Apr 19, 2020

The name of the game this week:  credit overlays.  What's that, you ask?

During the Great Recession, when lenders started foreclosing on homes, the GSEs (Fannie Mae and Freddie Mac) started examining loan files to figure out why.  Soon, they began to identify deficiencies in loan files.  Maybe Bank of America didn't properly document the fact that a borrower was 30 days late on his auto loan six months prior to closing.  The GSE would then assert that Bank of America didn't do their job and require B of A buy the loan back.  And buybacks are a big problem.

Remember, after originating your home loan, mortgage companies make money by selling that loan on the secondary market.  That's how they earn capital ot make new home loans to new borrowers.  When lenders aren't able to sell those loans or they're required to buy back loans they've already sold, that's not good.

If you're a REALTOR®, think about the firm for whom you work.  What if they had to buy back houses if something went wrong a few months after the sale?  How many houses could your firm buy before they couldn't afford to be in the real estate business anymore?  In fact, some experts believe it was buybacks, not foreclosures, that caused so many mortgage companies to fail during the Great Recession.
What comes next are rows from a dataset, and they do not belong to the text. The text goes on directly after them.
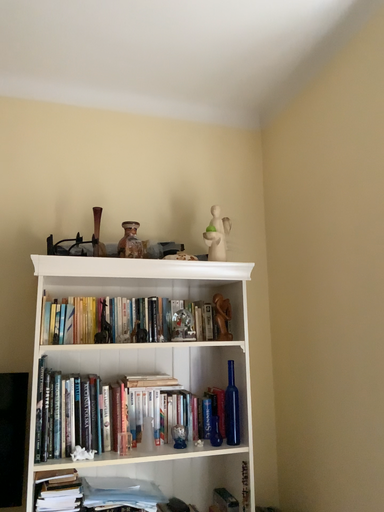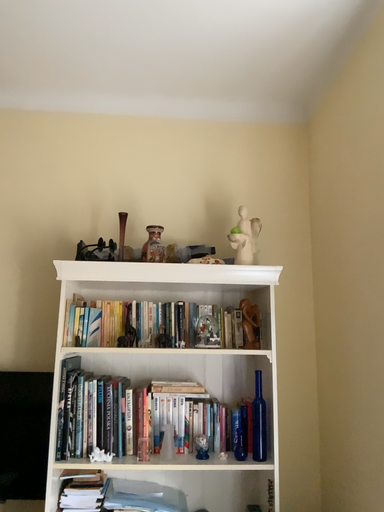 Question: How did the camera likely rotate when shooting the video?

Choices:
 (A) rotated left
 (B) rotated right

Answer: (A) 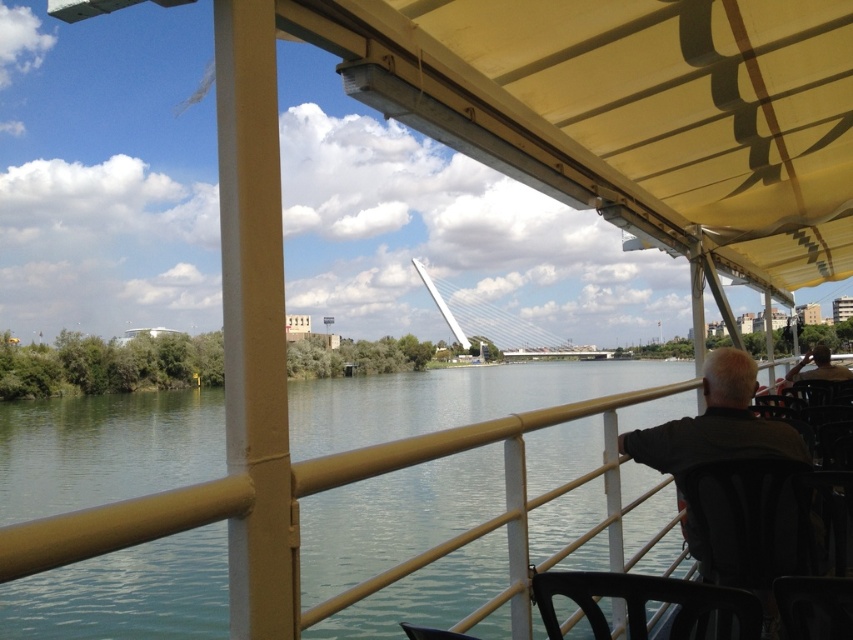 Can you confirm if greenish water at center is wider than dark gray fabric jacket at right?

Yes.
To hedge against buybacks, many lenders instituted credit overlays.  A credit overlay is a guideline that is more strict than the guidelines established by Fannie, Freddie, and Ginnie Mae.  Maybe FHA will allow a credit score as low as 580.  Wells Fargo might require 660.  Maybe Fannie Mae will approve a debt-to-income ratio as high as 50%.  Some lenders won't allow debt ratios above 45%.

Credit overlays were really common during and after the Great Recession.  Then, Fannie and Freddie made big changes to their representation and warranty relief on income, asset, and collateral data.  Representations and Warranties assure lenders that a mortgage sold to Fannie or Freddie satisfies their underwriting and documentation requirements.  Once lenders were assured they wouldn't be forced to repuchase loans, they began to loosen guidelines again.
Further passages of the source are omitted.